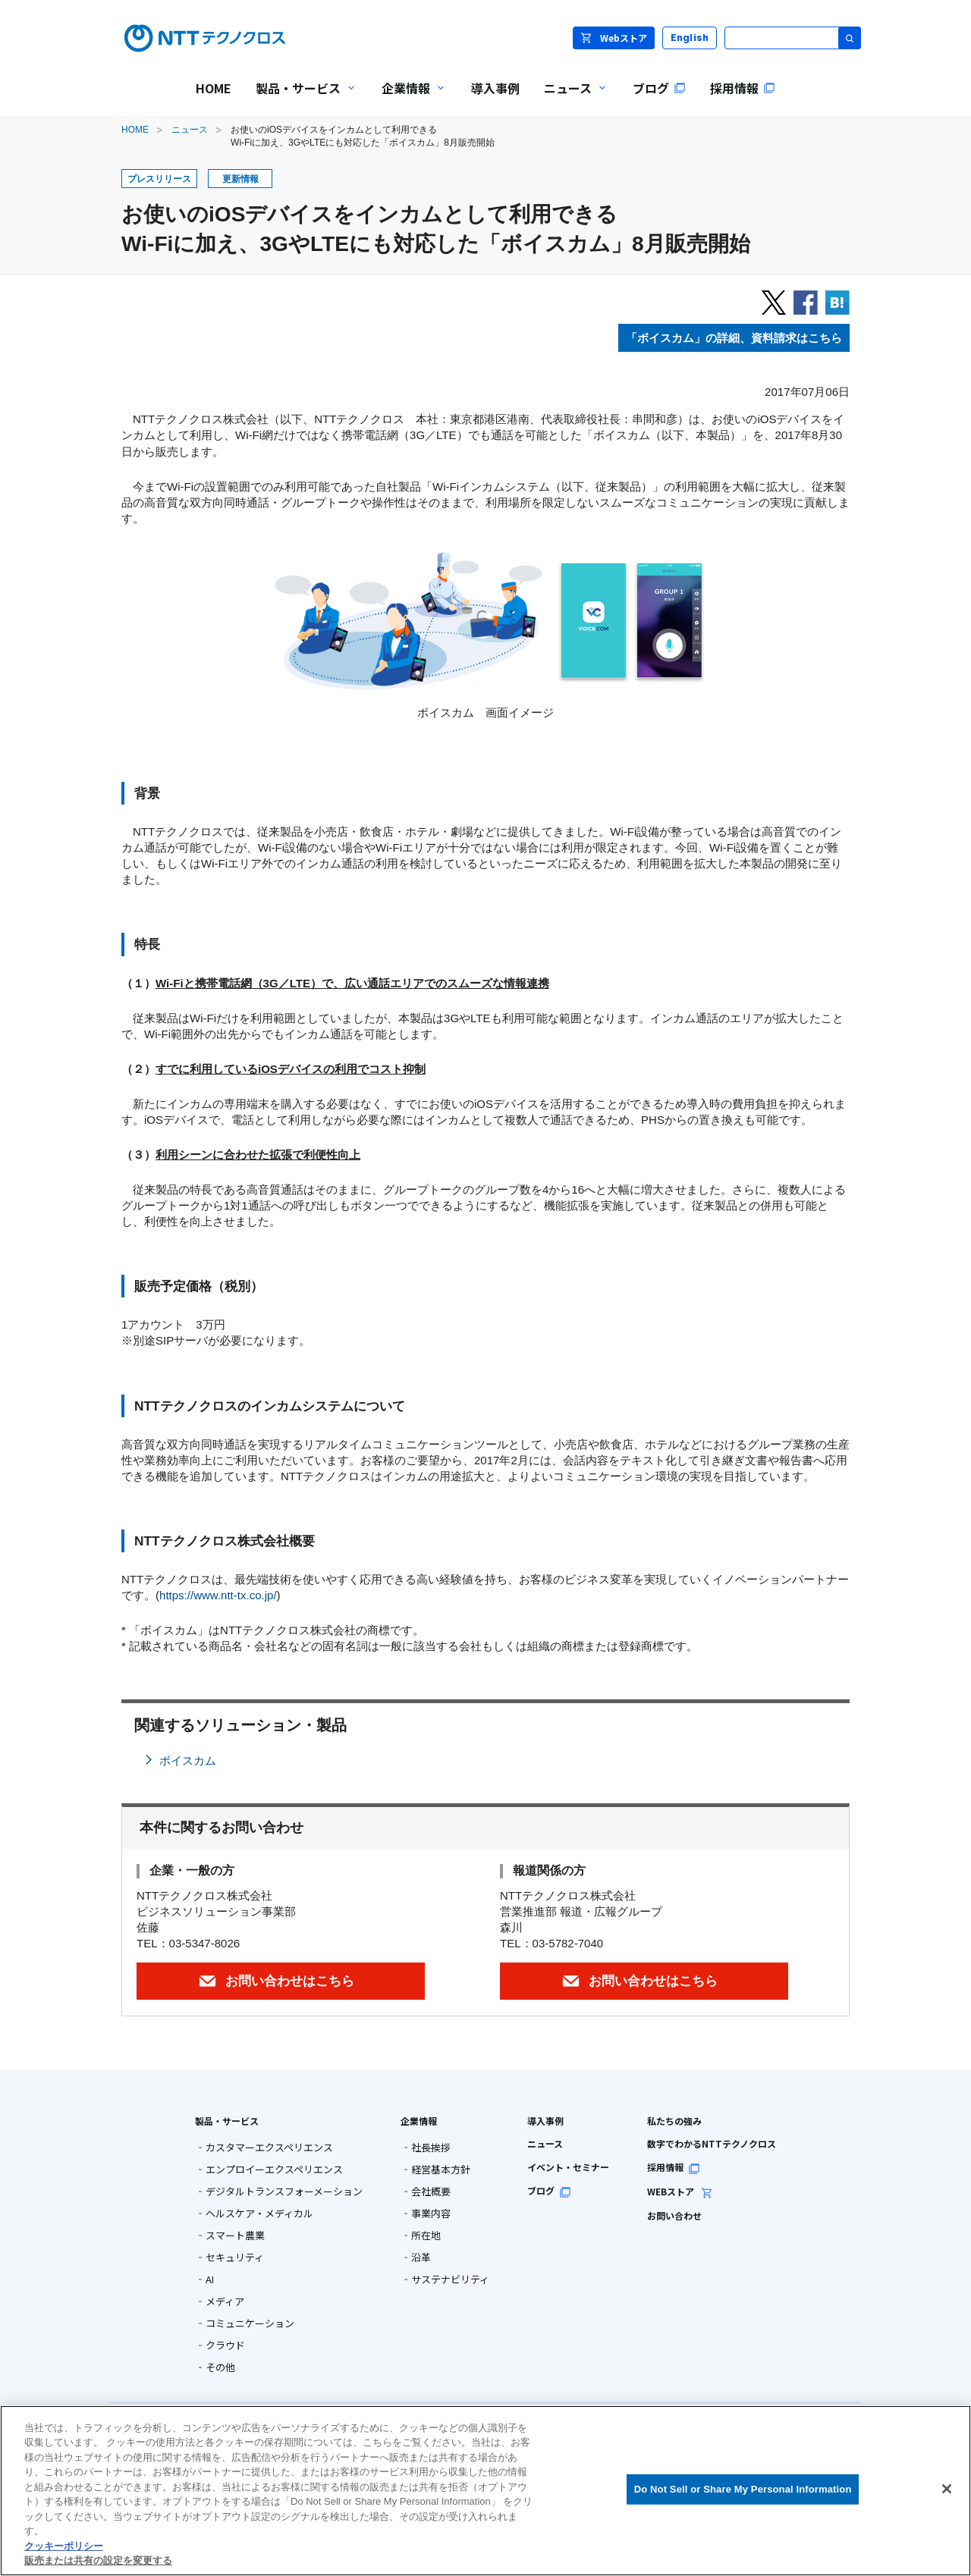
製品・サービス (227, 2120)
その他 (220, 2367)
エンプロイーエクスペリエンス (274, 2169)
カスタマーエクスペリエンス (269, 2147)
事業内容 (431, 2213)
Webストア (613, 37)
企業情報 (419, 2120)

_EXERCISE GOAL_. Everything from the line containing "その他 (220, 2367)" to the last line of the material above must be copied exactly, and only that.

_ANSWER_.
その他 (220, 2367)
エンプロイーエクスペリエンス (274, 2169)
カスタマーエクスペリエンス (269, 2147)
事業内容 (431, 2213)
Webストア (613, 37)
企業情報 (419, 2120)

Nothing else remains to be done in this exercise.